Proses pembuatan sauerkraut yaitu dengan penambahan garam pada
kubis dan pengadukan serata mungkin sambil ditekan-tekan dan
mengeluarkan air. Penekanan dan pemberian garam pada proses
peragian/pengawetan dimaksudkan agar cairan dalam kubis keluar
dan mencegah pembusukan. Cairan bahan tersebut banyak
mengandung gula, protein, lemak dan mineral yang merupakan media
selektif bagi pertumbuhan bakteri dan mikroba lain. Setelah itu
prosesnya adalah pemasukkan kubis kedalam botol wadah, kubis
tersebut harus tercelup semua ke dalam larutan garam, hal ini
dilakukan untuk mencegah terjadinya pertumbuhan khamir dan
kapang yang tidak diinginkan selama proses fermentasi. Setelah itu.

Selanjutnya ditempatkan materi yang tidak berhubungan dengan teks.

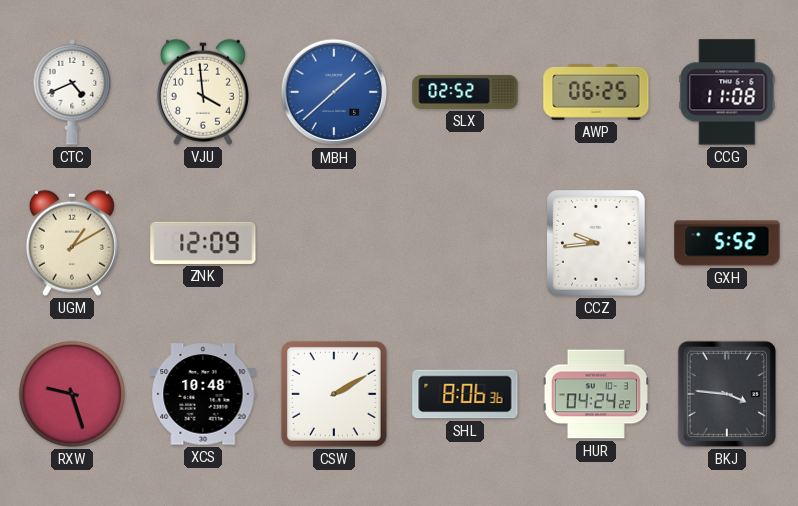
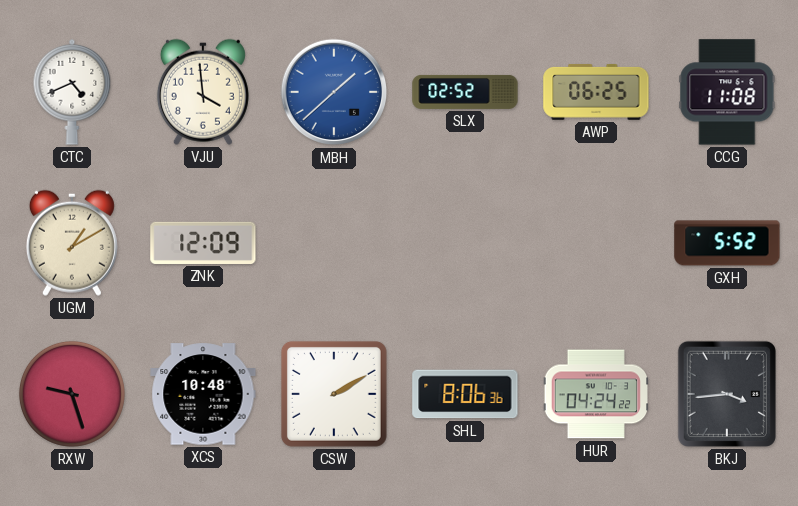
CCZ: 9:44 -> none
BKJ: 3:46 -> 3:44
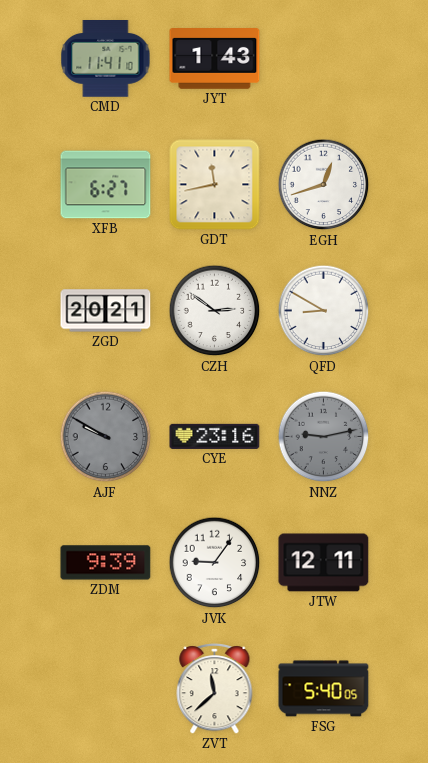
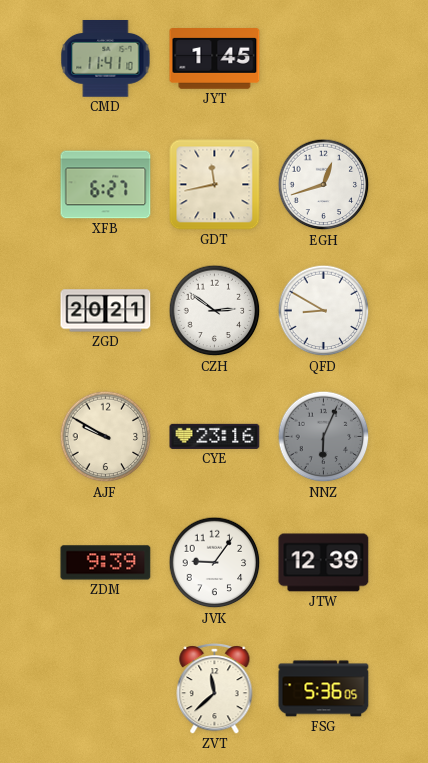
JYT: 1:43 -> 1:45
AJF dial: grey -> cream
NNZ: 9:13 -> 6:04
JTW: 12:11 -> 12:39
FSG: 5:40 -> 5:36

penambahan merica bubuk pada fermentasi sauerkraut yang
berfungsi sebagai zat antimikroba. Zat antimikroba adalah senyawa
yang dapat membunuh atau menghambat pertumbuhan
mikroorganisme. Zat antimikroba dapat bersifat membunuh
mikroorganisme (microbicidal) atau menghambat pertumbuhan
mikroorganisme (microbiostatic). Dalam industri pangan zat
antimikroba digunakan dalam teknik pengawetan makanan. Hal ini
dikarenakan makanan dan minuman mengalami kerusakan karena
aktivitas mikroorganisme. aktivitas mikroorganisme ini selain
menyebabkan kerusakan juga dapat menghasilkan toksin yang
mengakibatkan keracunan (Anonim, 2010). Merica juga mempunyai
kemampuan menghambat jamur dan bakteri. Antimikroba yang
berperan pada merica yaitu jenis capcaisin. Capcaisin merupakan
komponen aktif dominan yang berperan terhadap aktivitas
antimikroba merica. Setelah itu, permukaan botol wadah ditutupi
dengan lembaran plastik, lalu diletakan pemberat diatasnya yang
berisi larutan garam dengan kosentrasi sama. Fungsinya untuk
mengurangi udara dalam irisan sawi. Toples disimpan dalam ruangan
gelap.
Leuconostoc mesenteroides memulai fermentasi yang kemudian
dilanjutkan oleh jenis yang lebih tahan asam yaitu Lactobacillus
brevis, Lactobacillus plantarum dan Peiococcus sereviseae. Suhu di
antara 25-30oC merupakan suhu optimal untuk mutu produk dan
fermentasi yang sempurna dapat terjadi dalam waktu 2-3 minggu
(Purnomo, 1985).
Garam pada pembuat sauerkraut ini menarik air dan zat-zat gizi
dari jaringan sayuran. Zat-zat gizi tersebut melengkapi substrat untuk
pertumbuhan bakteri asam laktat yang telah terdapat di permukaan
daun-daun kubis. Garam dan asam yang dihasilkan dari proses
fermentasi akan menghambat pertumbuhan mikroorganisme yang
tidak diinginkan dan menunda pelunakan jaringan kubis yang
disebabkan oleh kerja enzim. Jika konsentrasi garam yang digunakan
untuk proses fermentasi terlalu rendah, maka terjadi proses
pelunakan jaringan buah dan sayur akibat dari aktivitas enzim
pektinolitik. Enzim ini berfungsi untuk mendegradasi molekul pektin
yang banyak ditemukan pada sel tanaman. Sebaliknya apabila jumlah
garam yang terlalu banyak justru akan menunda fermentasi alamiah,
menyebabkan warna menjadi gelap, dan memungkinkan pula
pertumbuhan khamir (Buckle d. , 1987)
Setelah penyimpanan selama 7 hari, sauerkraut ini memiliki warna
akhir atau yang telah terfermentasi yaitu putih kekuningan. Warna
awal dari kubis yaitu hijau. Hasil dari pembuatan sauerkraut yang
telah dibuat sesuai dengan karakteristik standar fermentasi sauerkraut
yaitu putih kekuningan. Warna putih kekuningan ini diperoleh dari
serangkaian proses pada saat fermentasi. Hal ini sesuai dengan
karakteristik keberhasilan dari fermentasi sauerkraut. Selain itu dari
aroma, aroma yang dihasilkan pada proses fermentasi yaitu asam
seperti acar. Yang menjadi ciri khas aroma dari sauerkraut sendiri
yaitu aroma dari bahan baku untuk pembuatan sauerkraut masih ada.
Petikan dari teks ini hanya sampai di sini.